Sib 8.1 is now available.

http://www.sibeliusblog.com/


----------



## resound (Jan 21, 2016)

I'm glad they finally fixed the 1st ending lines. I'm still on 7.5 though. There haven't been enough improvements to justify the upgrade for me yet.


----------



## d.healey (Jan 21, 2016)

resound said:


> I'm still on 7.5 though. There haven't been enough improvements to justify the upgrade for me yet.


Same here


----------



## windshore (Jan 21, 2016)

Wow. Hard to believe this wasn't a 7.6 or something. It doesn't warrant a new version number. Go Avid..


----------



## Daryl (Jan 21, 2016)

Well, I think we all know in our hearts that Sibelius is dead. I'm still on S6. I didn't really like S7 and once the team had been fired I knew that it would be going nowhere. Luckily the Steinberg app is just around the corner, so I'll be jumping on that as soon as I can.


----------



## resound (Jan 21, 2016)

I love Sibelius and have no reason to stop using it. I honestly don't really need any new features from it so I am happy sticking with 7.5. And a lot of the clients I work for use 6, so most of the time I am using 6 anyways. I stopped by the Avid booth at NAMM today to take a look at the new version. The touch pad features seemed pretty buggy still, and the guy at the desk didn't really even know how to use the program.


----------



## snattack (Jan 30, 2016)

resound said:


> I love Sibelius and have no reason to stop using it. I honestly don't really need any new features from it so I am happy sticking with 7.5. And a lot of the clients I work for use 6, so most of the time I am using 6 anyways. I stopped by the Avid booth at NAMM today to take a look at the new version. The touch pad features seemed pretty buggy still, and the guy at the desk didn't really even know how to use the program.
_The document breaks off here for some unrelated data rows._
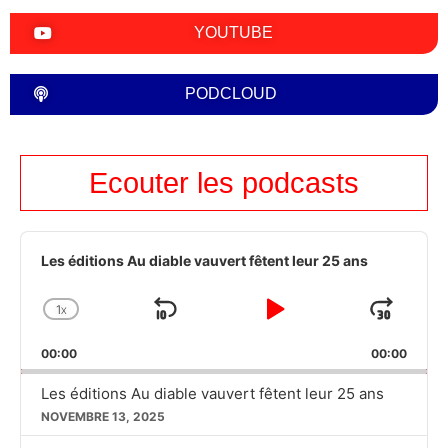
YOUTUBE
PODCLOUD
Ecouter les podcasts
Audio
Player
Les éditions Au diable vauvert fêtent leur 25 ans
1
X
SKIP
PLAY
JUM
CHANGE
PLAYBACK
BACKWARD
PAUSE
FOR
00:00
RATE
00:00
Les éditions Au diable vauvert fêtent leur 25 ans
NOVEMBRE 13, 2025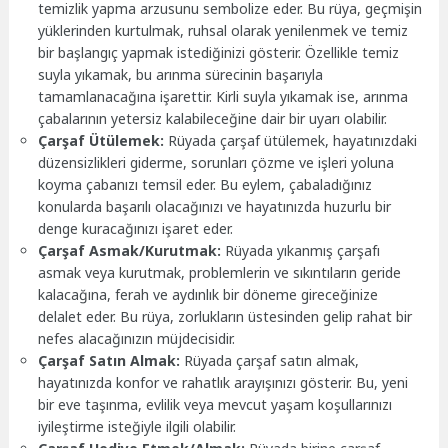
temizlik yapma arzusunu sembolize eder. Bu rüya, geçmişin
yüklerinden kurtulmak, ruhsal olarak yenilenmek ve temiz
bir başlangıç yapmak istediğinizi gösterir. Özellikle temiz
suyla yıkamak, bu arınma sürecinin başarıyla
tamamlanacağına işarettir. Kirli suyla yıkamak ise, arınma
çabalarının yetersiz kalabileceğine dair bir uyarı olabilir.
Çarşaf Ütülemek:
Rüyada çarşaf ütülemek, hayatınızdaki
düzensizlikleri giderme, sorunları çözme ve işleri yoluna
koyma çabanızı temsil eder. Bu eylem, çabaladığınız
konularda başarılı olacağınızı ve hayatınızda huzurlu bir
denge kuracağınızı işaret eder.
Çarşaf Asmak/Kurutmak:
Rüyada yıkanmış çarşafı
asmak veya kurutmak, problemlerin ve sıkıntıların geride
kalacağına, ferah ve aydınlık bir döneme gireceğinize
delalet eder. Bu rüya, zorlukların üstesinden gelip rahat bir
nefes alacağınızın müjdecisidir.
Çarşaf Satın Almak:
Rüyada çarşaf satın almak,
hayatınızda konfor ve rahatlık arayışınızı gösterir. Bu, yeni
bir eve taşınma, evlilik veya mevcut yaşam koşullarınızı
iyileştirme isteğiyle ilgili olabilir.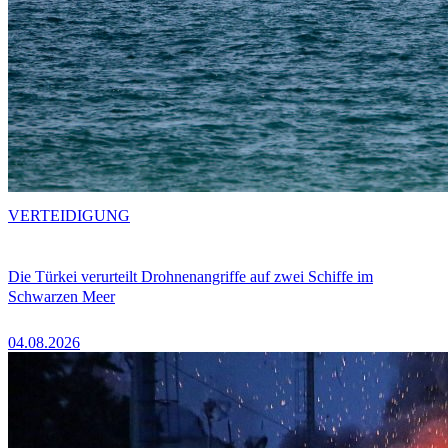
VERTEIDIGUNG
Die Türkei verurteilt Drohnenangriffe auf zwei Schiffe im
Schwarzen Meer
04.08.2026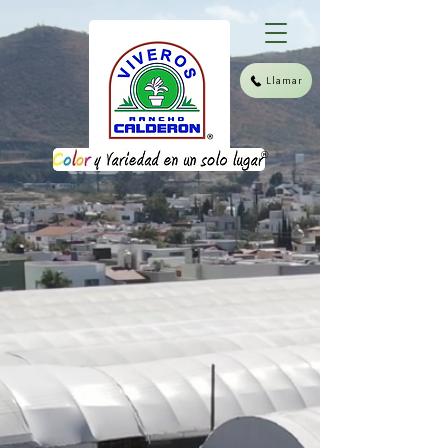
Llamar
®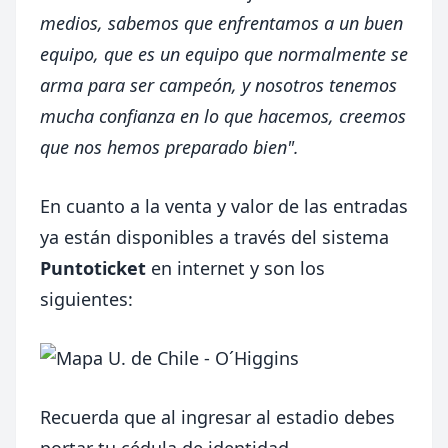
medios, sabemos que enfrentamos a un buen
equipo, que es un equipo que normalmente se
arma para ser campeón, y nosotros tenemos
mucha confianza en lo que hacemos, creemos
que nos hemos preparado bien".
En cuanto a la venta y valor de las entradas
ya están disponibles a través del sistema
Puntoticket
en internet y son los
siguientes:
Recuerda que al ingresar al estadio debes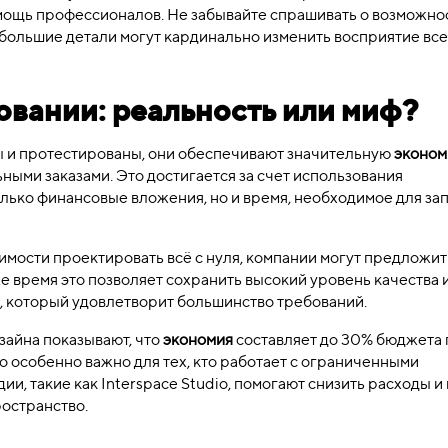
омощь профессионалов. Не забывайте спрашивать о возможно
ебольшие детали могут кардинально изменить восприятие вс
овании: реальность или миф?
ы и протестированы, они обеспечивают значительную
эконом
ными заказами. Это достигается за счет использования
лько финансовые вложения, но и время, необходимое для за
димости проектировать всё с нуля, компании могут предложит
е время это позволяет сохранить высокий уровень качества 
а, который удовлетворит большинство требований.
айна показывают, что
экономия
составляет до 30% бюджета 
 особенно важно для тех, кто работает с ограниченными
, такие как Interspace Studio, помогают снизить расходы и
ространство.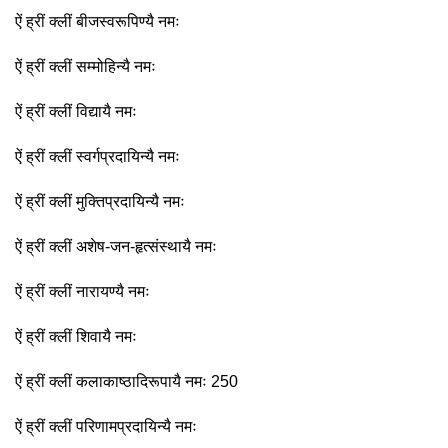
ऐं ह्रीं क्लीं बीजस्वरूपिण्यै नमः
ऐं ह्रीं क्लीं सम्मोहिन्यै नमः
ऐं ह्रीं क्लीं विद्यायै नमः
ऐं ह्रीं क्लीं स्वर्गप्रदायिन्यै नमः
ऐं ह्रीं क्लीं मुक्तिप्रदायिन्यै नमः
ऐं ह्रीं क्लीं अशेष-जन-हृत्संस्थायै नमः
ऐं ह्रीं क्लीं नारायण्यै नमः
ऐं ह्रीं क्लीं शिवायै नमः
ऐं ह्रीं क्लीं कलाकाष्ठादिरूपायै नमः 250
ऐं ह्रीं क्लीं परिणामप्रदायिन्यै नमः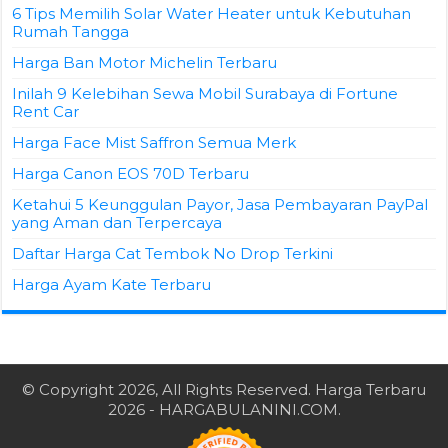
6 Tips Memilih Solar Water Heater untuk Kebutuhan
Rumah Tangga
Harga Ban Motor Michelin Terbaru
Inilah 9 Kelebihan Sewa Mobil Surabaya di Fortune
Rent Car
Harga Face Mist Saffron Semua Merk
Harga Canon EOS 70D Terbaru
Ketahui 5 Keunggulan Payor, Jasa Pembayaran PayPal
yang Aman dan Terpercaya
Daftar Harga Cat Tembok No Drop Terkini
Harga Ayam Kate Terbaru
© Copyright 2026, All Rights Reserved.
Harga Terbaru
2026
- HARGABULANINI.COM.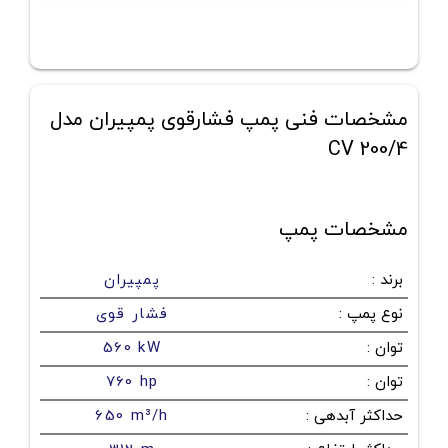
مشخصات فنی پمپ فشارقوی پمپیران مدل
CV 200/4
مشخصات پمپ
برند
:
پمپیران
نوع پمپ
:
فشار قوی
توان
:
560 kW
توان
:
760 hp
حداکثر آبدهی
:
650 m³/h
I think this kind of sums it up: Avid doesn't really care for workflow in a professional sense, it's a matter of attracting with new cool features.


----------



## Paul T McGraw (Jan 30, 2016)

Didn't Avid just hire a new team of programmers in Canada to work on improvements to Sibelius?

http://www.sibeliusblog.com/news/avid-ramping-up-sibelius-development-with-new-montreal-office/


----------



## Daryl (Jan 30, 2016)

LOL. So their second new development team. What happened to the cheap one in Ukraine? If it really is being transferred to a new team in Canada, that will slow things down even more.


----------



## Reactor.UK (Feb 16, 2016)

Daryl said:


> If it really is being transferred to a new team in Canada, that will slow things down even more.


Calm down, fear not, remember the subscription route would allow them to release more frequent updates so you can now... erm... call it 8.1 ... no .. 8.1.1.


----------